**** SUPPLIED INFORMATION
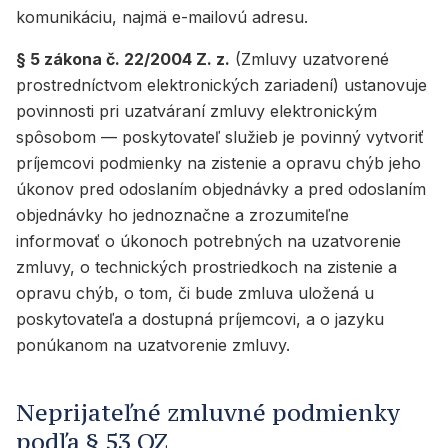
komunikáciu, najmä e-mailovú adresu.
§ 5 zákona č. 22/2004 Z. z.
(Zmluvy uzatvorené
prostredníctvom elektronických zariadení) ustanovuje
povinnosti pri uzatváraní zmluvy elektronickým
spôsobom — poskytovateľ služieb je povinný vytvoriť
príjemcovi podmienky na zistenie a opravu chýb jeho
úkonov pred odoslaním objednávky a pred odoslaním
objednávky ho jednoznačne a zrozumiteľne
informovať o úkonoch potrebných na uzatvorenie
zmluvy, o technických prostriedkoch na zistenie a
opravu chýb, o tom, či bude zmluva uložená u
poskytovateľa a dostupná príjemcovi, a o jazyku
ponúkanom na uzatvorenie zmluvy.
Neprijateľné zmluvné podmienky
podľa § 53 OZ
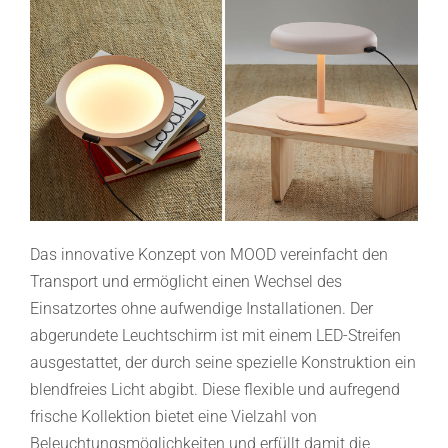
Das innovative Konzept von MOOD vereinfacht den
Transport und ermöglicht einen Wechsel des
Einsatzortes ohne aufwendige Installationen. Der
abgerundete Leuchtschirm ist mit einem LED-Streifen
ausgestattet, der durch seine spezielle Konstruktion ein
blendfreies Licht abgibt. Diese flexible und aufregend
frische Kollektion bietet eine Vielzahl von
Beleuchtungsmöglichkeiten und erfüllt damit die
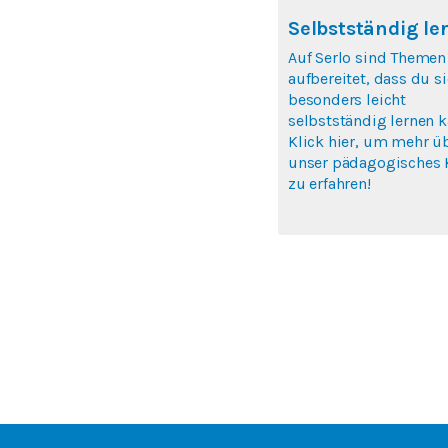
Selbstständig le
Auf Serlo sind Themen
aufbereitet, dass du si
besonders leicht
selbstständig lernen k
Klick hier, um mehr ü
unser pädagogisches 
zu erfahren!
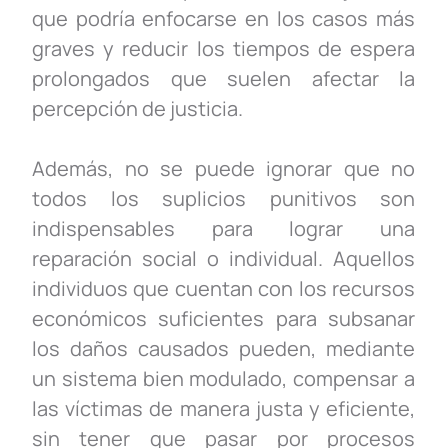
que podría enfocarse en los casos más
graves y reducir los tiempos de espera
prolongados que suelen afectar la
percepción de justicia.
Además, no se puede ignorar que no
todos los suplicios punitivos son
indispensables para lograr una
reparación social o individual. Aquellos
individuos que cuentan con los recursos
económicos suficientes para subsanar
los daños causados pueden, mediante
un sistema bien modulado, compensar a
las víctimas de manera justa y eficiente,
sin tener que pasar por procesos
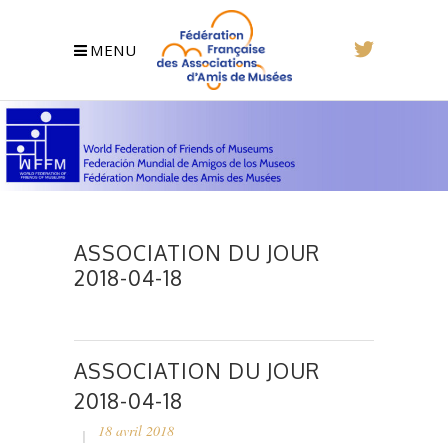
MENU
ASSOCIATION DU JOUR
2018-04-18
ASSOCIATION DU JOUR
2018-04-18
18 avril 2018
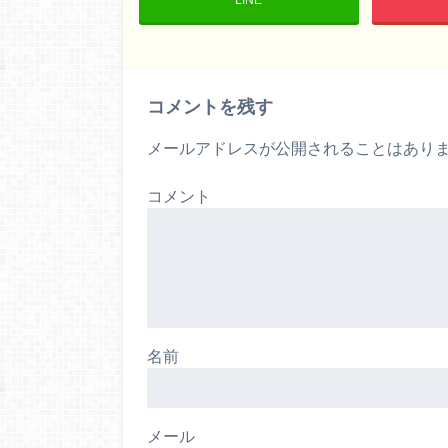
コメントを残す
メールアドレスが公開されることはあり
コメント
名前
メール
********
◆ BRIEF
Once the line with "22/2004 Z. z." is found above, print it and every line after it through the line with "abgerundete Leuchtschirm ist", exactly. Pictures stay out.

◆ ANSWER TO THE EXERCISE
§ 5 zákona č. 22/2004 Z. z.
(Zmluvy uzatvorené
prostredníctvom elektronických zariadení) ustanovuje
povinnosti pri uzatváraní zmluvy elektronickým
spôsobom — poskytovateľ služieb je povinný vytvoriť
príjemcovi podmienky na zistenie a opravu chýb jeho
úkonov pred odoslaním objednávky a pred odoslaním
objednávky ho jednoznačne a zrozumiteľne
informovať o úkonoch potrebných na uzatvorenie
zmluvy, o technických prostriedkoch na zistenie a
opravu chýb, o tom, či bude zmluva uložená u
poskytovateľa a dostupná príjemcovi, a o jazyku
ponúkanom na uzatvorenie zmluvy.
Neprijateľné zmluvné podmienky
podľa § 53 OZ
Das innovative Konzept von MOOD vereinfacht den
Transport und ermöglicht einen Wechsel des
Einsatzortes ohne aufwendige Installationen. Der
abgerundete Leuchtschirm ist mit einem LED-Streifen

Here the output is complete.